### [RECORD EXCERPTS]

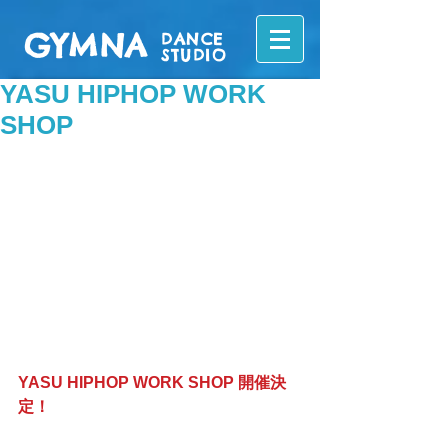
GYMNA
DANCE
STUDIO
YASU HIPHOP WORK
SHOP
YASU HIPHOP WORK SHOP 開催決
定！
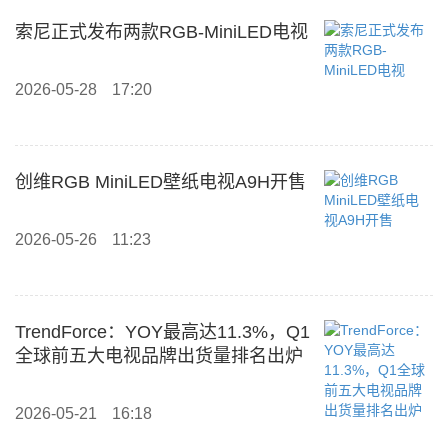
索尼正式发布两款RGB-MiniLED电视
2026-05-28
17:20
创维RGB MiniLED壁纸电视A9H开售
2026-05-26
11:23
TrendForce：YOY最高达11.3%，Q1
全球前五大电视品牌出货量排名出炉
2026-05-21
16:18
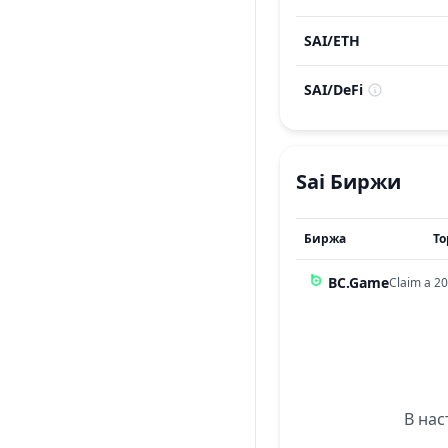
SAI
/
ETH
SAI
/
DeFi
Sai
Биржи
Биржа
То
BC.Game
Claim a 20
В нас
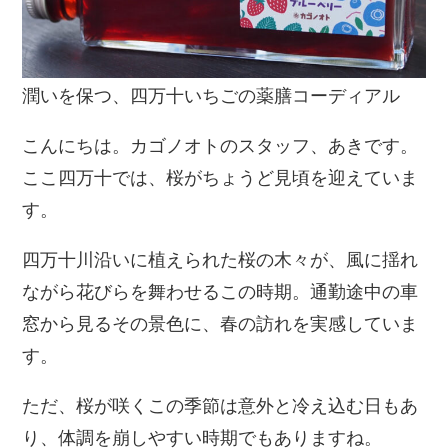
潤いを保つ、四万十いちごの薬膳コーディアル
こんにちは。カゴノオトのスタッフ、あきです。
ここ四万十では、桜がちょうど見頃を迎えていま
す。
四万十川沿いに植えられた桜の木々が、風に揺れ
ながら花びらを舞わせるこの時期。通勤途中の車
窓から見るその景色に、春の訪れを実感していま
す。
ただ、桜が咲くこの季節は意外と冷え込む日もあ
り、体調を崩しやすい時期でもありますね。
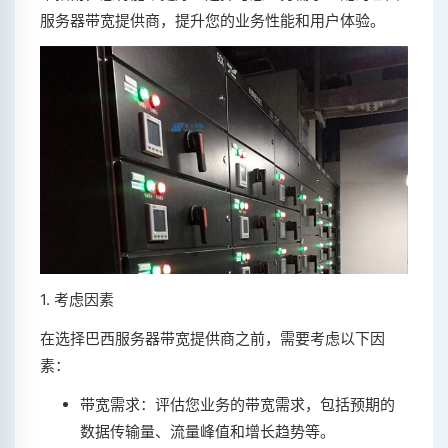
服务器带宽提供商，提升您的业务性能和用户体验。
1. 考虑因素
在选择巴西服务器带宽提供商之前，需要考虑以下因
素：
带宽需求：评估您业务的带宽需求，包括预期的
数据传输量、流量峰值和增长趋势等。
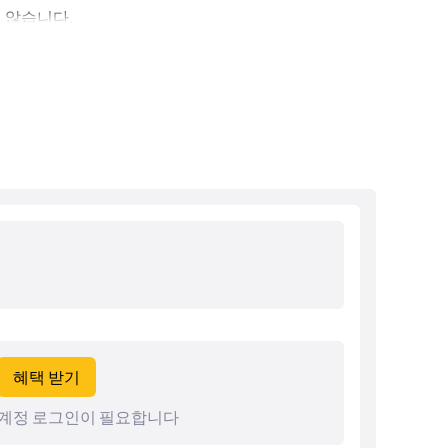
지 않습니다.
혜택 받기
계정 로그인이 필요합니다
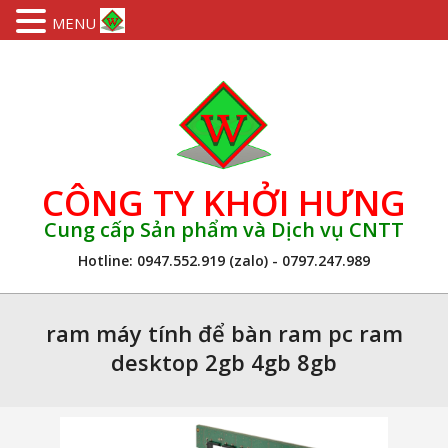
MENU
Skip
to
content
CÔNG TY KHỞI HƯNG
Cung cấp Sản phẩm và Dịch vụ CNTT
Hotline: 0947.552.919 (zalo) - 0797.247.989
Primary
Navigation
ram máy tính để bàn ram pc ram
Menu
desktop 2gb 4gb 8gb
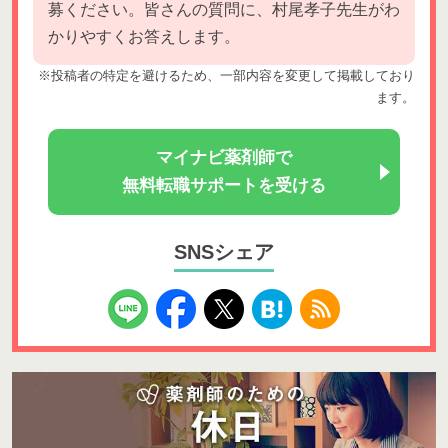
募ください。皆さんの質問に、村尾孝子先生がわ
かりやすくお答えします。
※投稿者の特定を避けるため、一部内容を変更して掲載しており
ます。
マイナビ薬剤師で
無料転職サポートを受ける
SNSシェア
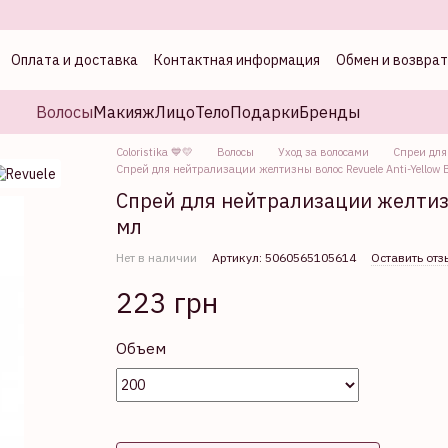
Оплата и доставка
Контактная информация
Обмен и возврат
а
Волосы
Макияж
Лицо
Тело
Подарки
Бренды
Coloristika 💙💛
Волосы
Уход за волосами
Спреи для
Спрей для нейтрализации желтизны волос Revuele Anti-Yellow 
Спрей для нейтрализации желтизны
мл
Нет в наличии
Артикул: 5060565105614
Оставить отз
223 грн
Объем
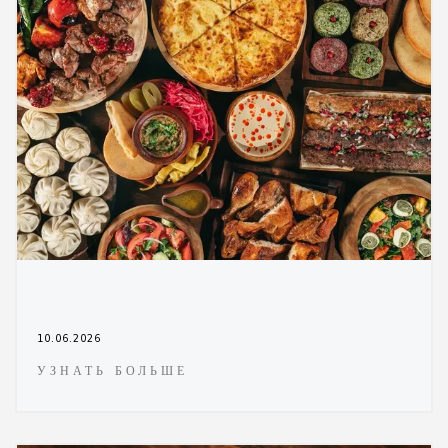
10.06.2026
УЗНАТЬ БОЛЬШЕ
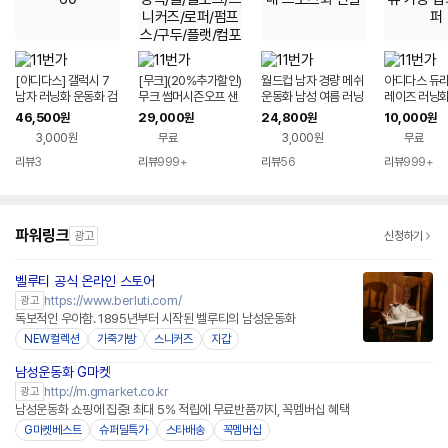
[아디다스] 갤럭시 7
[무크](20%추가할인)
월드컵 남자 경량 메쉬
아디다스 듀라
남자 러닝화 운동화 검
무크 썸머시즌오프 샌
운동화 남성 여름 러닝
레이즈 러닝화
흰 ID8760
들/슬링백/뮬/클로그/
화 실내 스포츠화 신발
츠의류 가방 
46,500
29,000
24,800
10,000
원
원
원
원
스니커즈/로퍼/펌프스/
퍼
3,000원
무료
3,000원
무료
구두/플랫/컴포트/오
픈/BEST 外
리뷰
3
리뷰
999+
리뷰
56
리뷰
999+
파워링크
광고
신청하기
벨루티 공식 온라인 스토어
https://www.berluti.com/
광고
독보적인 우아함. 1895년부터 시작된 벨루티의 남성운동화
NEW컬렉션
가죽가방
스니커즈
지갑
남성운동화 G마켓
http://m.gmarket.co.kr
광고
남성운동화 쇼핑에 집중! 최대 5% 적립에 무료반품까지, 꼭멤버십 혜택
G마켓베스트
슈퍼딜특가
스타배송
꼭멤버십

### [WORK REQUIRED]
Repeat the listing above exactly, with no pictures.

### [YOUR RESPONSE]
GYMNA
DANCE
STUDIO
YASU HIPHOP WORK
SHOP
YASU HIPHOP WORK SHOP 開催決
定！
索尼正式发布两款RGB-MiniLED电视
2026-05-28
17:20
创维RGB MiniLED壁纸电视A9H开售
2026-05-26
11:23
TrendForce：YOY最高达11.3%，Q1
全球前五大电视品牌出货量排名出炉
2026-05-21
16:18
SAI
/
ETH
SAI
/
DeFi
Sai
Биржи
Биржа
То
BC.Game
Claim a 20
В нас
潤いを保つ、四万十いちごの薬膳コーディアル
こんにちは。カゴノオトのスタッフ、あきです。
ここ四万十では、桜がちょうど見頃を迎えていま
す。
四万十川沿いに植えられた桜の木々が、風に揺れ
ながら花びらを舞わせるこの時期。通勤途中の車
窓から見るその景色に、春の訪れを実感していま
す。
ただ、桜が咲くこの季節は意外と冷え込む日もあ
り、体調を崩しやすい時期でもありますね。
服务器带宽提供商，提升您的业务性能和用户体验。
1. 考虑因素
在选择巴西服务器带宽提供商之前，需要考虑以下因
素：
带宽需求：评估您业务的带宽需求，包括预期的
数据传输量、流量峰值和增长趋势等。
지 않습니다.
혜택 받기
계정 로그인이 필요합니다
MENU
Skip
to
content
CÔNG TY KHỞI HƯNG
Cung cấp Sản phẩm và Dịch vụ CNTT
Hotline: 0947.552.919 (zalo) - 0797.247.989
Primary
Navigation
ram máy tính để bàn ram pc ram
Menu
desktop 2gb 4gb 8gb
募ください。皆さんの質問に、村尾孝子先生がわ
かりやすくお答えします。
※投稿者の特定を避けるため、一部内容を変更して掲載しており
ます。
マイナビ薬剤師で
無料転職サポートを受ける
SNSシェア
Оплата и доставка
Контактная информация
Обмен и возврат
а
Волосы
Макияж
Лицо
Тело
Подарки
Бренды
Coloristika 💙💛
Волосы
Уход за волосами
Спреи для
Спрей для нейтрализации желтизны волос Revuele Anti-Yellow 
Спрей для нейтрализации желтизны
мл
Нет в наличии
Артикул: 5060565105614
Оставить отз
223 грн
Объем
10.06.2026
УЗНАТЬ БОЛЬШЕ
[아디다스] 갤럭시 7
[무크](20%추가할인)
월드컵 남자 경량 메쉬
아디다스 듀라
남자 러닝화 운동화 검
무크 썸머시즌오프 샌
운동화 남성 여름 러닝
레이즈 러닝화
흰 ID8760
들/슬링백/뮬/클로그/
화 실내 스포츠화 신발
츠의류 가방 
46,500
29,000
24,800
10,000
원
원
원
원
스니커즈/로퍼/펌프스/
퍼
3,000원
무료
3,000원
무료
구두/플랫/컴포트/오
픈/BEST 外
리뷰
3
리뷰
999+
리뷰
56
리뷰
999+
파워링크
광고
신청하기
벨루티 공식 온라인 스토어
https://www.berluti.com/
광고
독보적인 우아함. 1895년부터 시작된 벨루티의 남성운동화
NEW컬렉션
가죽가방
스니커즈
지갑
남성운동화 G마켓
http://m.gmarket.co.kr
광고
남성운동화 쇼핑에 집중! 최대 5% 적립에 무료반품까지, 꼭멤버십 혜택
G마켓베스트
슈퍼딜특가
스타배송
꼭멤버십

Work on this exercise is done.